Stocks drift after a three-day slump; Lilly falls

FILE - In this April 7, 2014 file photo, trader Anthony Riccio, works on the floor of the New York Stock Exchange. The sell-off in global markets dragged into Tuesday following another Nasdaq-inspired retreat on Wall Street and as investors fretted over the rise in tensions in eastern Ukraine. (AP Photo/Richard Drew, File)

NEW YORK (AP) — Stocks are drifting mostly higher in early trading on Wall Street as the market stabilizes after a three-day slump.
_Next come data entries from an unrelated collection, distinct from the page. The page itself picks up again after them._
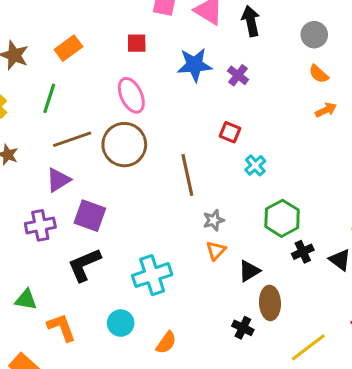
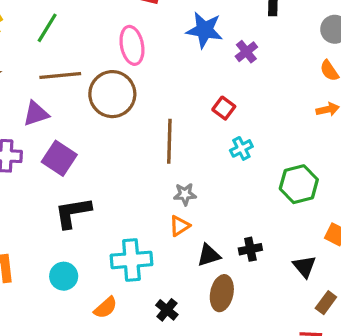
green hexagon: (282, 218) -> (299, 184), moved
black cross: (303, 252) -> (250, 249), moved
black L-shape: (84, 265) -> (73, 213), moved
cyan cross: (152, 275) -> (131, 260), moved
black cross: (243, 328) -> (167, 310), moved

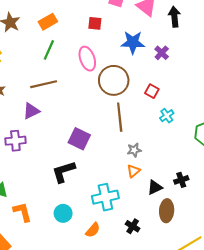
green line: (47, 28) -> (49, 50), moved
brown circle: (112, 94) -> (114, 80), moved
purple square: (59, 158) -> (79, 139), moved

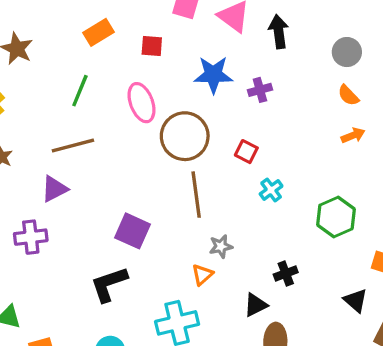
orange rectangle: (48, 22) -> (99, 32), moved
purple cross: (162, 53) -> (260, 90), turned 32
orange triangle: (133, 171) -> (202, 275), moved
black cross: (181, 180) -> (286, 273), moved

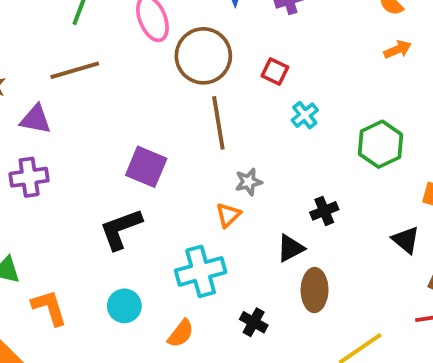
purple triangle: (54, 189) -> (35, 119), moved, turned 40

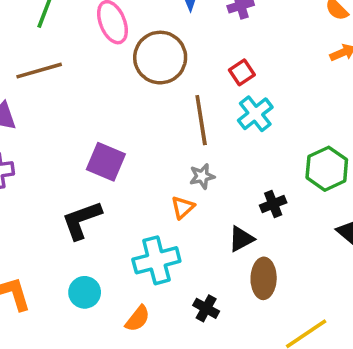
red square: (275, 72) -> (242, 72), moved, turned 30
cyan cross: (305, 115) -> (255, 114), size x1.4
brown line: (218, 123) -> (201, 120), moved
green hexagon: (380, 144) -> (327, 169), moved

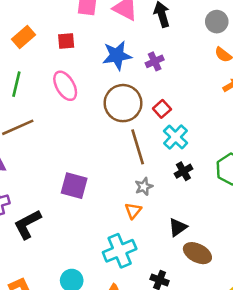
brown circle: (160, 58) -> (123, 103), moved
black cross: (273, 204) -> (183, 171), moved
black L-shape: (82, 220) -> (27, 224), moved
brown ellipse: (264, 278) -> (197, 253), turned -56

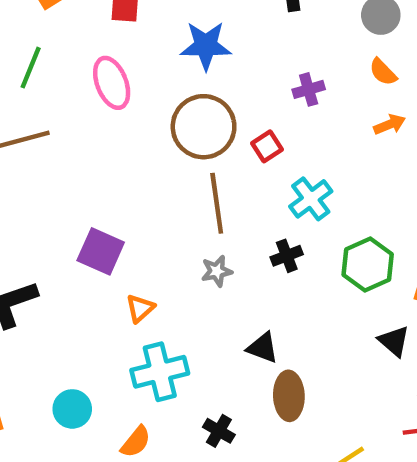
purple cross: (155, 61) -> (309, 89), moved
cyan cross: (176, 137) -> (311, 199), moved
orange triangle: (133, 211) -> (140, 308), moved
black triangle: (178, 227) -> (263, 348), turned 48
brown ellipse: (197, 253) -> (289, 396), turned 52

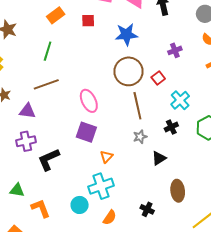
pink ellipse: (112, 83) -> (89, 101), moved
black triangle: (263, 348) -> (159, 158), moved, turned -49
cyan cross: (160, 372) -> (101, 186), moved

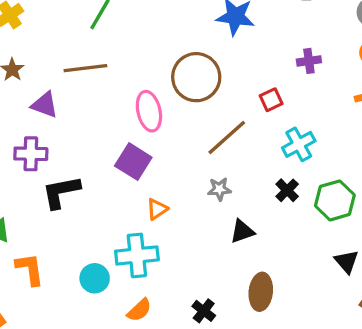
brown circle: (129, 71) -> (196, 77), moved
brown line: (137, 106) -> (227, 138), turned 48
black cross: (171, 127) -> (287, 190), moved, turned -32

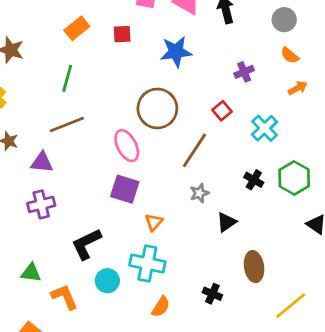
cyan cross: (299, 144) -> (265, 128), moved
black L-shape: (61, 192) -> (86, 244), moved
cyan cross: (137, 255) -> (147, 263), turned 32
cyan circle: (95, 278) -> (107, 281), moved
Investors will start to focus on company earnings this week. Aluminum maker Alcoa reports earnings after the close of trading Tuesday.

The Standard & Poor's 500 index rose three points, or 0.2 percent, to 1,848 in the first few minutes of trading. Energy stocks and companies that make basic materials rose the most.

The Dow Jones industrial average rose 10 points, less than 0.1 percent, to 16,256.

The Nasdaq composite rose 15 points, or 0.4 percent, to 4,094.

Eli Lilly fell 1 percent after a U.S. jury ordered Lilly and the Japanese drugmaker Takeda Pharmaceutical to pay $9 billion in damages over a diabetes medicine linked to cancer.